On 02/20/08 15:00, Marco Peereboom wrote:
> On Wed, Feb 20, 2008 at 02:14:31PM +0100, Henning Brauer wrote:
>>> But that >100 year old technology used to be DC earlier, then it was
>>>  converted to AC because of its inherent benefits.

Marketing blurb.

>> way over a hundred years ago, yes (except for some small irrelevant
>> isles like parts of new york if memory serves).
>
> Even new york stopped doing it last year.  There is no more DC current
> being served.

Well

http://www.economist.com/science/displaystory.cfm?story_id=9539765

> Put like this, a Europe-wide grid seems an obvious idea. That it has not
> yet been built is because AC power lines would lose too much power over
> such large distances. Hence the renewed interest in DC.
>
> Westinghouse won the battle of the currents in the 1880s because it is
> easier to transform the voltage of an AC current than of a DC current.

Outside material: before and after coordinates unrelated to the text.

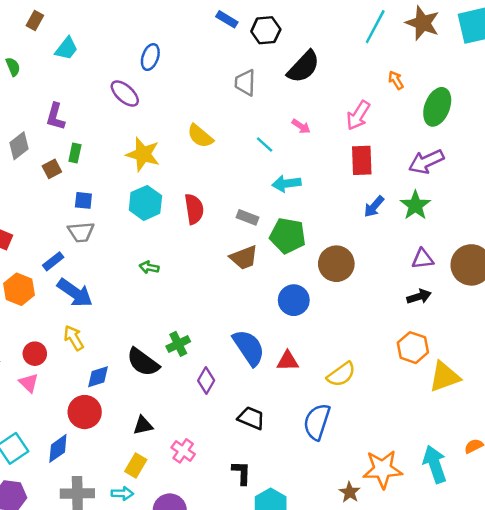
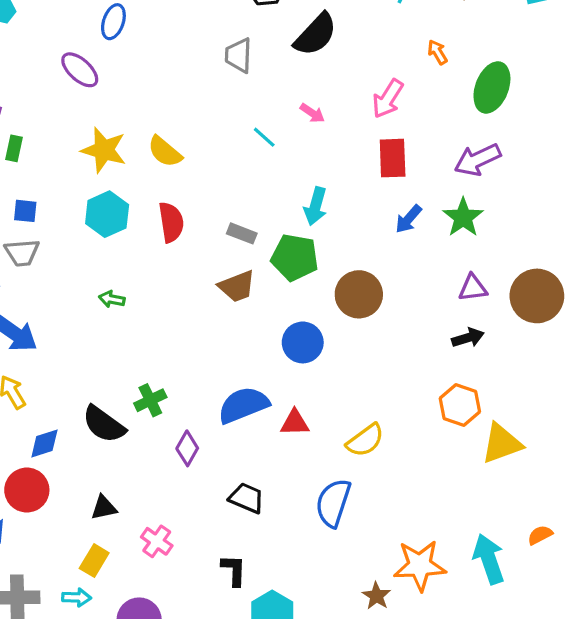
yellow semicircle: (200, 136) -> (165, 152), moved
cyan arrow: (286, 183) -> (316, 206), moved, turned -68
blue semicircle: (249, 348) -> (243, 405), turned -78

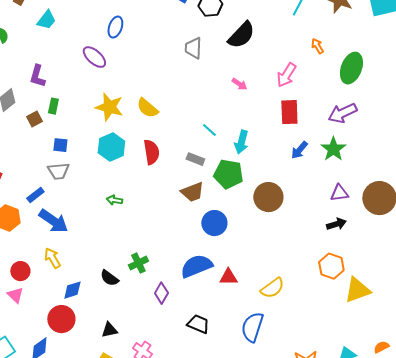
cyan line: (264, 137) -> (209, 130), moved
blue circle: (303, 342) -> (214, 223), moved
black semicircle: (104, 424) -> (109, 278), size x0.7

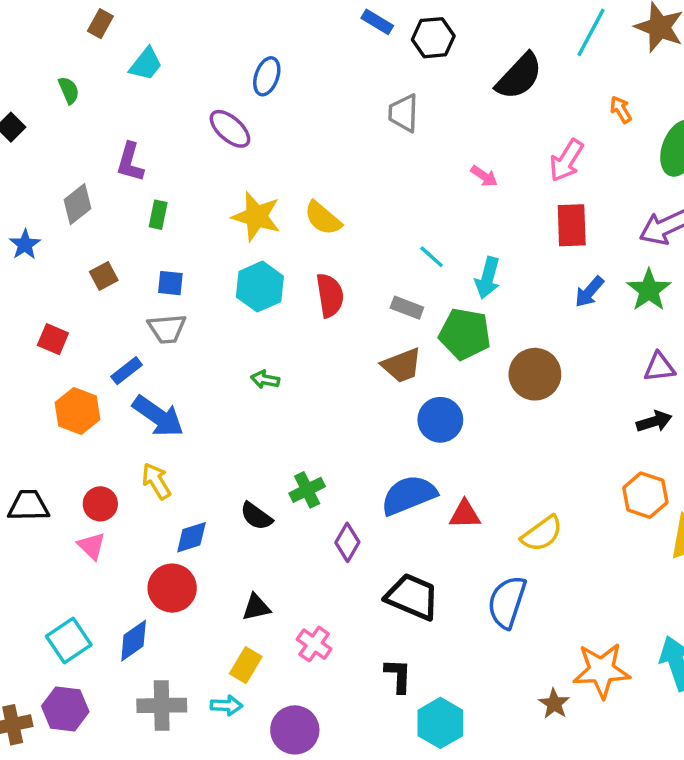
black semicircle: (241, 35) -> (519, 76), moved
brown square: (34, 119) -> (104, 276), moved
black trapezoid: (198, 324) -> (412, 597), size x1.4

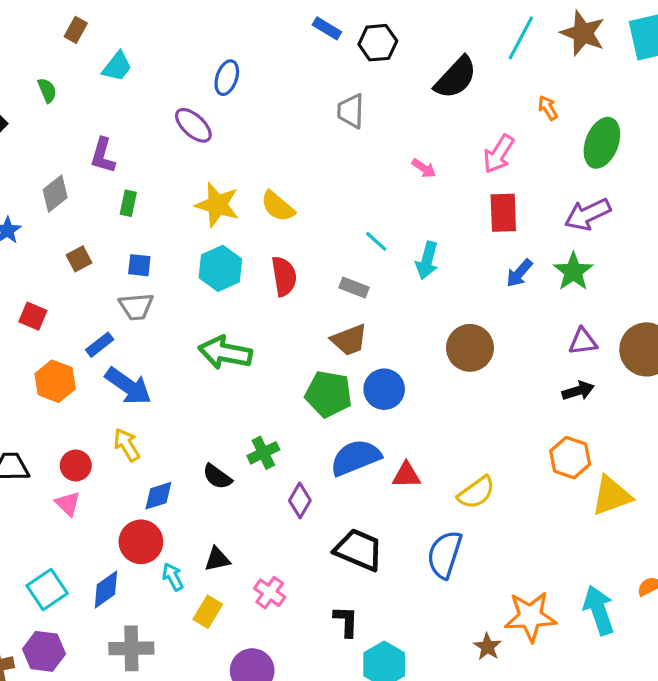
green pentagon: (465, 334) -> (329, 394), moved
green arrow: (265, 379) -> (225, 353), size x2.0
cyan arrow: (226, 705) -> (173, 577), moved, turned -120

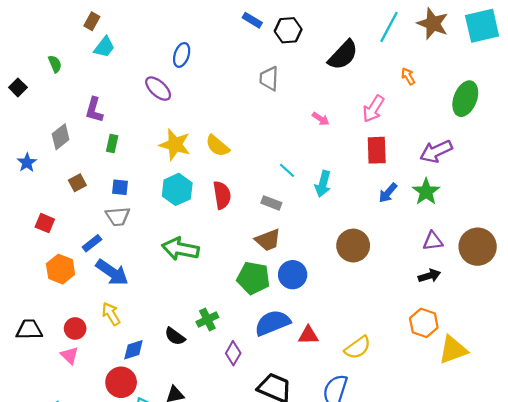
brown rectangle: (76, 30) -> (92, 21), moved
green ellipse: (602, 143) -> (465, 99), moved

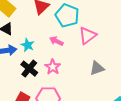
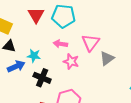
pink triangle: (88, 36) -> (91, 43), moved
pink star: (53, 67) -> (71, 61), moved

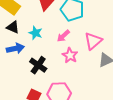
pink arrow: (60, 44) -> (63, 36), turned -64
cyan star: (34, 56) -> (35, 33), moved

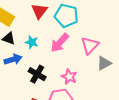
pink arrow: (63, 36) -> (60, 43), size x1.5
pink star: (70, 55) -> (69, 77), moved

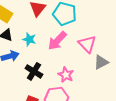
pink triangle: (90, 45) -> (87, 44), turned -30

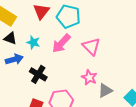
gray triangle: (101, 62) -> (105, 90), moved
pink star: (66, 75) -> (89, 77), moved

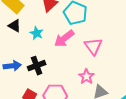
blue arrow: (14, 59) -> (12, 66), moved
black cross: (38, 74) -> (37, 66), turned 30

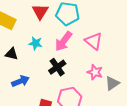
black triangle: (15, 26) -> (12, 54), moved
black cross: (37, 66) -> (57, 67), moved

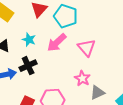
black cross: (57, 67) -> (28, 66), moved

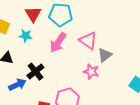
cyan star: (29, 40) -> (26, 36), moved
gray triangle: (97, 93) -> (105, 55), moved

(Also debatable with switching power technologies we have now instead of the
classical bulkey 50/60Hz transformers, often the first thing we do these
days is making the AC DC...)

> High voltage is the best way to transmit power (the higher the voltage,
> the smaller the loss), but high voltage is not usually what the user
> wants. Power is therefore transmitted along high-tension AC lines and
> then stepped down to usable voltages in local sub-stations.
>
> Edison was right, however, to argue that DC is the best way to transmit
> electricity of any given voltage. That is because the shifting current of
> AC runs to earth more easily than DC does. To avoid this earthing, AC
> lines have to be built a long way from the groundand the higher the
> voltage, the farther away they need to be. At 400 kilovolts, a standard
> value for long-distance transmission, an alternating current 30 metres
> (100 feet) from the ground has a fortieth of the loss of a similar cable
> at ground level. But even at this height an overhead DC line will beat an
> AC line at distances more than 1,000km (600 miles), while ground-level DC
> will beat AC at distances as short as 30km.